Set up and run a Nepher Subnet 49 validator.

The validator supports two deployment modes:

ModeWhat it doesHardware
GPU (default)Full lifecycle — evaluation, set-weights, burnGPU machine (A100+ recommended)
CPUSet-weights & hourly burn only — no evaluationAny cheap CPU VPS ($5–10/month)

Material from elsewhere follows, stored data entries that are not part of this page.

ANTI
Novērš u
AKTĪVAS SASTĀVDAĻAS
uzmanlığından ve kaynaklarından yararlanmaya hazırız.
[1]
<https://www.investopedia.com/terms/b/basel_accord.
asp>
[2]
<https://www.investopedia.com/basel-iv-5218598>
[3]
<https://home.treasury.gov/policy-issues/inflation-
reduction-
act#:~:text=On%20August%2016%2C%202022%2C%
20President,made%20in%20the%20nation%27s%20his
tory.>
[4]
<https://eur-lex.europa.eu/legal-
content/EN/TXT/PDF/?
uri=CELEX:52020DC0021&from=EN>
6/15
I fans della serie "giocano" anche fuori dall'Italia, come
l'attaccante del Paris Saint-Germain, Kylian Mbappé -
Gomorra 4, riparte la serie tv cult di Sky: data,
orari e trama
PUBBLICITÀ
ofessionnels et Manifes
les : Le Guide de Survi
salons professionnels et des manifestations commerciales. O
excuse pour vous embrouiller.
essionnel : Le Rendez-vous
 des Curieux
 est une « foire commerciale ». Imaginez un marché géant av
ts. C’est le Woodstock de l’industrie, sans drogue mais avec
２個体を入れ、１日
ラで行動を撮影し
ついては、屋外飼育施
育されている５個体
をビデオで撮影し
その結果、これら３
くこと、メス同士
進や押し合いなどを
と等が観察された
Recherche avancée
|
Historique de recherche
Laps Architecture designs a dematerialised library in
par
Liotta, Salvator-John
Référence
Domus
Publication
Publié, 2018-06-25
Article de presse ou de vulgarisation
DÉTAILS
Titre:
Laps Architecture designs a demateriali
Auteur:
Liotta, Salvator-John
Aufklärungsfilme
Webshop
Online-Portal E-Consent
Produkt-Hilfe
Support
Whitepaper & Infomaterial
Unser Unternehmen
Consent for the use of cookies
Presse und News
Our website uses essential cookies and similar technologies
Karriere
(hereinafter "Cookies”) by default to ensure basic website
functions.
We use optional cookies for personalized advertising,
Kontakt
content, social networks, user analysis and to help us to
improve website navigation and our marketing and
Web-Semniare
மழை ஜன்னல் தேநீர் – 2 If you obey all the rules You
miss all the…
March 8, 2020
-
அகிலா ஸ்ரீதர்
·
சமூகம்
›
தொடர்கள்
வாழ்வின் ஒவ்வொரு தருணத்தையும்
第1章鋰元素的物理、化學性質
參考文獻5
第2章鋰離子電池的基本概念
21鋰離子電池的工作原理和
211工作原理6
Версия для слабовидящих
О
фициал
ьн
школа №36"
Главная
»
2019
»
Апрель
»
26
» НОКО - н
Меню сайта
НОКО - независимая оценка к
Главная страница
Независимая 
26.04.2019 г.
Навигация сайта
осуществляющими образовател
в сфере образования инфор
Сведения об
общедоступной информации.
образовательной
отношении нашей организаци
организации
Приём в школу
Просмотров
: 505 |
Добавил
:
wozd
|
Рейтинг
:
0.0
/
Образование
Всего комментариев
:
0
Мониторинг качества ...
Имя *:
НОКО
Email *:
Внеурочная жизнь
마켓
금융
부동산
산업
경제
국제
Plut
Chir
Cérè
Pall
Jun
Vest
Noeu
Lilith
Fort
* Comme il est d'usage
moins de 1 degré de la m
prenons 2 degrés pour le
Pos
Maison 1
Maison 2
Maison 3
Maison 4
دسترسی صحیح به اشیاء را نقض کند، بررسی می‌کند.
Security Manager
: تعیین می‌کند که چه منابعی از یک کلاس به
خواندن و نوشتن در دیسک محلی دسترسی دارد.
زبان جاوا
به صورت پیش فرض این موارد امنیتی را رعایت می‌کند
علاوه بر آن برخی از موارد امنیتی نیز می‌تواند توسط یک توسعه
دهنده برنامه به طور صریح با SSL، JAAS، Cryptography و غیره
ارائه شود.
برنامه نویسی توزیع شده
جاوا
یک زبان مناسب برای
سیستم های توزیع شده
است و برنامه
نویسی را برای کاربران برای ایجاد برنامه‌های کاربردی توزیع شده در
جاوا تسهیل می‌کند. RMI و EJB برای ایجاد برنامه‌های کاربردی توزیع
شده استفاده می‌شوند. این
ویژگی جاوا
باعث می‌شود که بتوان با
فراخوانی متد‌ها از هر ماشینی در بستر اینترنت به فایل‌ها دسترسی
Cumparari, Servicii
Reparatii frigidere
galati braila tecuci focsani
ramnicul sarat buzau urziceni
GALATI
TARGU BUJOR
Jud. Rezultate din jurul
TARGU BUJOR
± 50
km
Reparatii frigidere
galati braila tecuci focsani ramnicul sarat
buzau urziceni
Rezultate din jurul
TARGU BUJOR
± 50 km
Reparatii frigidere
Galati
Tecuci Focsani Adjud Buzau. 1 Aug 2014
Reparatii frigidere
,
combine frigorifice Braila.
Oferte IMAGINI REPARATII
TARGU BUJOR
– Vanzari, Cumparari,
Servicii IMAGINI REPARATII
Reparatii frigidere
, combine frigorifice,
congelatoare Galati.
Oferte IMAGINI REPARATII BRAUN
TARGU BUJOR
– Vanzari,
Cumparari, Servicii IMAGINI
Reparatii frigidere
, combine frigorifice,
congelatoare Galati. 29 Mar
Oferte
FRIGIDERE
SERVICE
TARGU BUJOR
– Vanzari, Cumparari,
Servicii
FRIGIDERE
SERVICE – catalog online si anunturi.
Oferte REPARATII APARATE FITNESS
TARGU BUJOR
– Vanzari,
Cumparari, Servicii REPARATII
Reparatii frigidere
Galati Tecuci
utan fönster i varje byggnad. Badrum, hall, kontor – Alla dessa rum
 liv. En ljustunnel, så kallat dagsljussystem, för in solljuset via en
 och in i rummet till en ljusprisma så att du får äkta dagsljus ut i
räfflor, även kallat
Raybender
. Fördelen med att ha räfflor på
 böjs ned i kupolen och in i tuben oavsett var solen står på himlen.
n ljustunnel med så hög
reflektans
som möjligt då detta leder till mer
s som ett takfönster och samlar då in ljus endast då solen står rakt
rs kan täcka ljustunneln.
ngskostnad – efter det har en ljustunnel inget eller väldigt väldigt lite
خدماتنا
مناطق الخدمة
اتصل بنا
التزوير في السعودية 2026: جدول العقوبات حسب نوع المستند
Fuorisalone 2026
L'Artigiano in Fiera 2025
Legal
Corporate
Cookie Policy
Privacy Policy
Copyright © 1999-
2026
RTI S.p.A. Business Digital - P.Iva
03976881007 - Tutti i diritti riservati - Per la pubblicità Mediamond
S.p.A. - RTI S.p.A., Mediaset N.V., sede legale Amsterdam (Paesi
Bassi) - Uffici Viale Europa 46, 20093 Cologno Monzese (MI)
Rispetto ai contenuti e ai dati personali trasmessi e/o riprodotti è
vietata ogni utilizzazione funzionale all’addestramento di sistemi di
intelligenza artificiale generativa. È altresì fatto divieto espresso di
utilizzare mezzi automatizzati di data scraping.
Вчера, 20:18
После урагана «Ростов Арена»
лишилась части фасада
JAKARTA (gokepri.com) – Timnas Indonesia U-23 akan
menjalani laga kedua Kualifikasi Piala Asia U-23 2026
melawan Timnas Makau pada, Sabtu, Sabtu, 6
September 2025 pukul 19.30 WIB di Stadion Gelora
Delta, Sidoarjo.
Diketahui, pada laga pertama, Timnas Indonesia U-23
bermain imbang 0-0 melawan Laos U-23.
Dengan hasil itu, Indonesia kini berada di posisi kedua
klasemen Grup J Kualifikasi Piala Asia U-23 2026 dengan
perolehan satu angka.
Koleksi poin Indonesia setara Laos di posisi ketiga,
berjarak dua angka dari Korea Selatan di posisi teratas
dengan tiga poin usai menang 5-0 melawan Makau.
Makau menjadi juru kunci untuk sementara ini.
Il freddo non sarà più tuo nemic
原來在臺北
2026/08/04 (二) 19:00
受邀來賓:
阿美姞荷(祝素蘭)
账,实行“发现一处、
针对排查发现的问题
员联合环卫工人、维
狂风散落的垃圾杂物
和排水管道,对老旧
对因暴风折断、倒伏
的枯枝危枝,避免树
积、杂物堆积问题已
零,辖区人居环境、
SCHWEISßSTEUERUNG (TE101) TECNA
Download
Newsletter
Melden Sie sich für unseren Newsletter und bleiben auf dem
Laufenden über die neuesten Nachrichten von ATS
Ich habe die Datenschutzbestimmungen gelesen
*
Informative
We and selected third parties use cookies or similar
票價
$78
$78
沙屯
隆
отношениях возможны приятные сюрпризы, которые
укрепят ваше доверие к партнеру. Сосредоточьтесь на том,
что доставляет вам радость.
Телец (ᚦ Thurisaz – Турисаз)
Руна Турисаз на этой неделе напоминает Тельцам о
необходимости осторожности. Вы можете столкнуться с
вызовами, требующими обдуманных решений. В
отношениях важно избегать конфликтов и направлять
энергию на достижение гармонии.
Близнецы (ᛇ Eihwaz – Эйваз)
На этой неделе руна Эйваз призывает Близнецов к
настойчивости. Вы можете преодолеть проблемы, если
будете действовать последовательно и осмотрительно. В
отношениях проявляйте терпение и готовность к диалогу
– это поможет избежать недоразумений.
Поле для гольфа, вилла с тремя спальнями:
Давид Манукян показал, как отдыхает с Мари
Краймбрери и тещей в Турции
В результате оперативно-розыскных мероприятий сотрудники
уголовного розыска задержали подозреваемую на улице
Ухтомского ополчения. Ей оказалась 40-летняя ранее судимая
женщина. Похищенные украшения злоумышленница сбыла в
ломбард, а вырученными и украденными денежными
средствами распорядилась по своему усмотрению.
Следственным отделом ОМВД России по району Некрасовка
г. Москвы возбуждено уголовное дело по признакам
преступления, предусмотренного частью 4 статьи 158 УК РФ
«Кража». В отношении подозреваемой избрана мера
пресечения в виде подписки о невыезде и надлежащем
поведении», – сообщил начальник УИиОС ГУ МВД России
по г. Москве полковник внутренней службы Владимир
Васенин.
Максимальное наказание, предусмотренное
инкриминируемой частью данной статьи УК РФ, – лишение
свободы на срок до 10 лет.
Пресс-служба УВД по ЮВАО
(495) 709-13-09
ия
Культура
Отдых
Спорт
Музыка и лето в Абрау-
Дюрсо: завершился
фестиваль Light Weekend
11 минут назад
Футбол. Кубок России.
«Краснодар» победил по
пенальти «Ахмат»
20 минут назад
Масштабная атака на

A single GPU machine with the default mode handles everything. For cost savings you can split the workload across two machines — see Section 8.


1. Requirements

GPU Validator (default)

SpecMinimumRecommended
GPURTX A6000 (24 GB VRAM)A100 (40 GB+)
RAM32 GB64 GB+
Disk100 GB SSD200 GB+ NVMe
OSUbuntu 22.04 LTSUbuntu 22.04 LTS
NVIDIA Driver / CUDA535+ / 12.1+Latest stable / 12.1+

Software: Isaac Sim 5.1, Isaac Lab 2.3.0, Python 3.10+, Docker + Compose, Git

CPU Validator (optional split)

SpecMinimum
CPU2 vCPU
RAM4 GB
Disk20 GB
OSUbuntu 22.04 LTS

Software: Python 3.10+, Docker + Compose (or native install), Git. No GPU, no Isaac Sim required.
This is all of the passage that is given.